C’est ce que propose dès à présent Crystal Knows qui présente son application comme « la meilleure amélioration apportée à l’e-mail depuis le correcteur orthographique » et qu’on pourrait qualifier de « correcteur comportemental ».

Crystal Knows suggère des corrections lorsque vous écrivez un e-mail pour traduire votre propos selon la personnalité de votre correspondant. Pour cela, le système s’informe sur les gens avec qui vous communiquez en récupérant de l’information sur eux sur les réseaux sociaux pour en établir un profil, selon le fameux modèle des cinq facteurs de la personnalité (voir nos explications) permettant de classer vos correspondants selon 5 grands traits psychologiques, à savoir leur tendance à l’extraversion, au névrosisme, à l’agréabilité, à avoir un caractère consciencieux et à l’ouverture à l’expérience. Une méthode d’analyse utilisée par la plupart des grands outils de profilage reposant sur l’analyse des réseaux sociaux, pour caractériser les types de comportements des utilisateurs.

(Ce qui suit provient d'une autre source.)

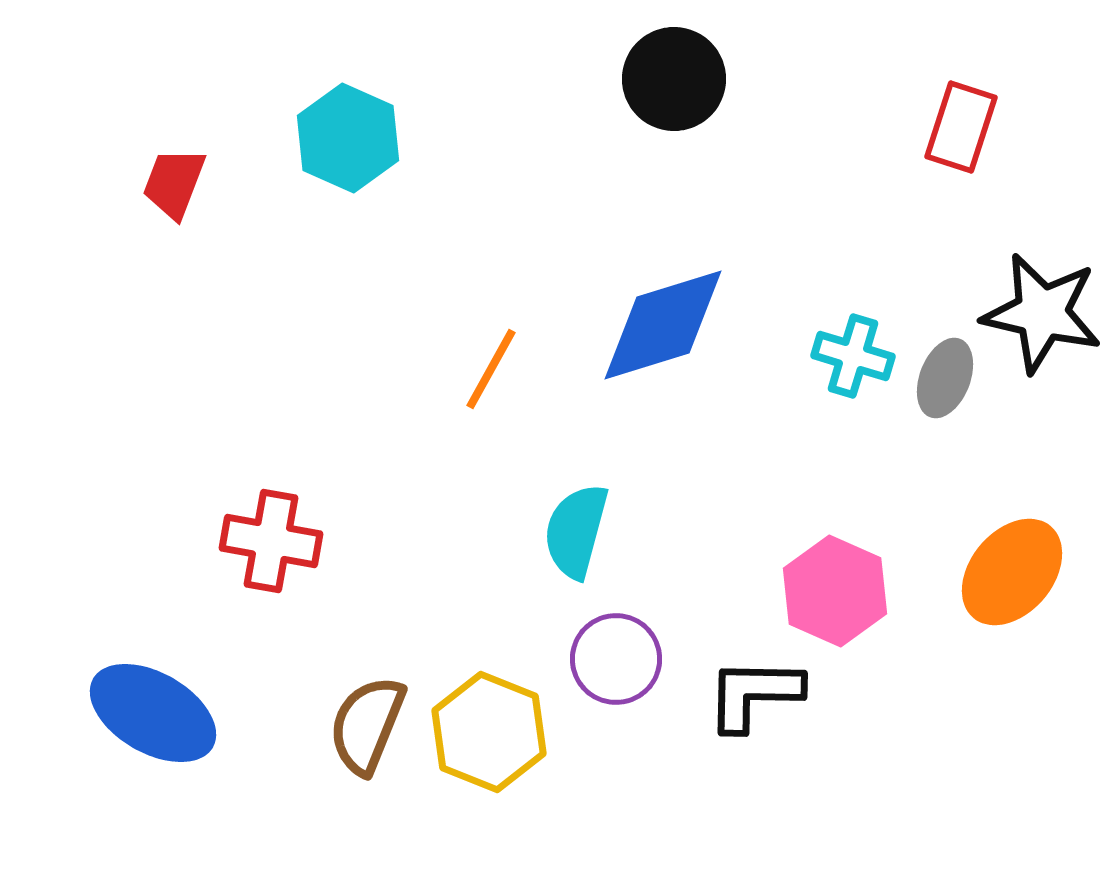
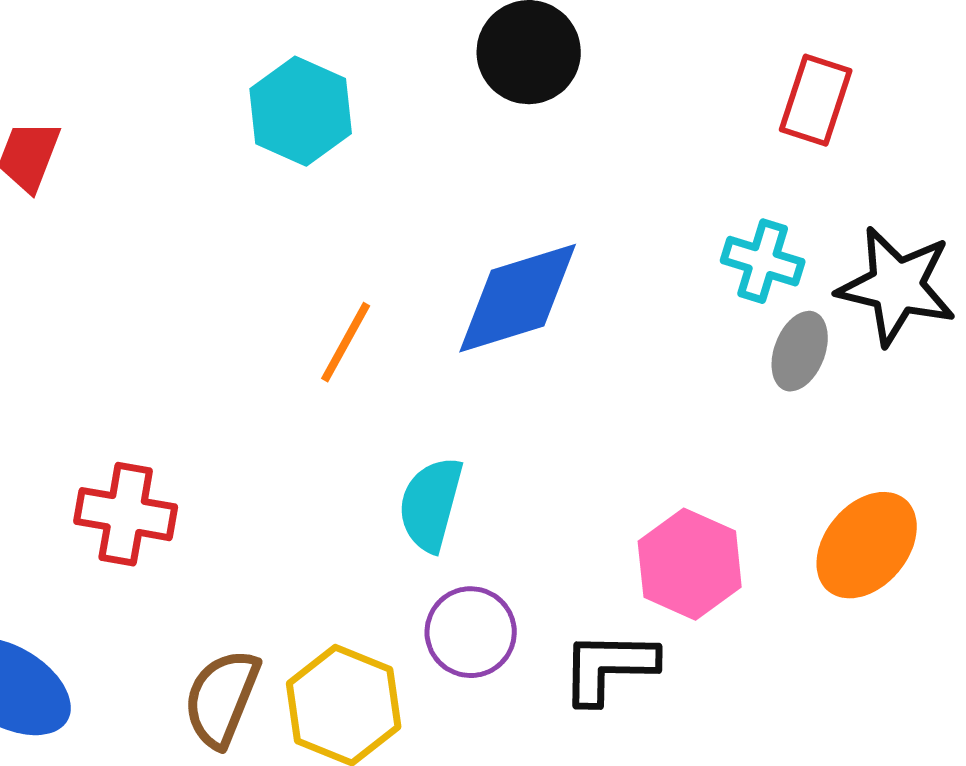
cyan hexagon: (348, 138) -> (301, 111), moved
cyan cross: (853, 356) -> (763, 261), moved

Disponible pour l’instant seulement pour Gmail pour Chrome, l’application s’ajoute à votre webmail. Lorsque vous rédigez un mail, elle vous propose de vous renseigner sur votre correspondant et établit son profil psychologique par l’analyse des contenus qu’il a posté sur le web social. Puis Crystal Knows vous dresse une liste de recommandations pour mieux rédiger votre message. Outre des conseils généraux, il vous fait des conseils sur le style à employer (écrivez des phrases courtes, utilisez un langage familier ou soutenu, utilisez des formules de politesse ou n’utilisez pas de salutations formelles), mais également des conseils sur comment mieux capter son attention ou comment avoir un échange avec cette personne pour lui vendre quelque chose. Ces recommandations sont pour l’instant assez basiques, mais, en s’adaptant au profil de chaque utilisateur, elles soulignent ce à quoi votre interlocuteur devrait être sensible ou allergique, pour mieux engager la conversation avec lui.

CrystalHGprofil
Image : Mon profil psychologique établi par Crystal Knows. Indice de confiance : 40 %. Hubert est très orienté relation et sincère. Il préfère un plan établit que d’aller à l’aventure.

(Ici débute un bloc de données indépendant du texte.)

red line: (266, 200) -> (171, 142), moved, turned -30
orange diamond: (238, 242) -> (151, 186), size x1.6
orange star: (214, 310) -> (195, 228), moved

Quand vous parlez avec Hubert : préférez présenter votre projet avec politesse et respect (plutôt que de manière audacieuse) ; parlez-lui de philosophie ou d’idées abstraites ; ne le mettez pas sur la sellette ; faites attention à ne pas être véhément.

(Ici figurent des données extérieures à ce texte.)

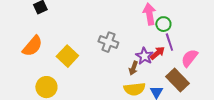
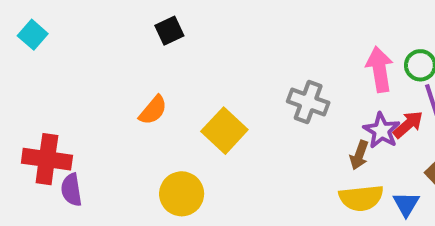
pink arrow: (149, 14) -> (380, 69), moved
orange semicircle: (32, 46) -> (153, 110), size x0.7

Quand vous envoyez un e-mail à Hubert : signalez vos points communs comme des relations ou des centres d’intérêt ; utilisez une phrase pour exprimer vos remerciements pour son temps ; commencez par vous présenter ; n’écrivez pas d’une façon qui puisse sembler froide ou rapide.

Quand vous travaillez avec Hubert : si vous argumentez, prenez en considération ses sentiments ; apportez une critique objective et bienveillante ; ne soyez pas froissé s’il est un peu en retard ; ne lui offrez pas de critique constructive mal taillée.

Quand vous voulez vendre quelque chose à Hubert : parlez-lui de choses qui n’ont rien à voir avec le travail ; posez-lui des questions sur ses réalisations passées ; ne vous inquiétez pas de lui demander sa permission avant de l’appeler ; ne prévoyez pas d’heure de fin pour vos appels ou réunions.

Il est naturel pour Hubert de : réconforter quelqu’un dans des situations douloureuses ; de percevoir facilement les émotions des autres ; de chercher le consensus du groupe avant d’agir ; de se sentir obligé d’aider les autres.

Il n’est pas naturel pour Hubert de : prendre la parole pour ramener tout le monde au sujet lors d’une réunion ; de se sentir anxieux des décisions prises par d’autres à son propos ; de dire quelque chose crûment qui offenserait accidentellement quelqu’un ; d’être froissé si quelqu’un arrive en retard à un rendez-vous.

Pas sûr que toutes ces recommandations fonctionnent, mais certaines semblent assez adaptées.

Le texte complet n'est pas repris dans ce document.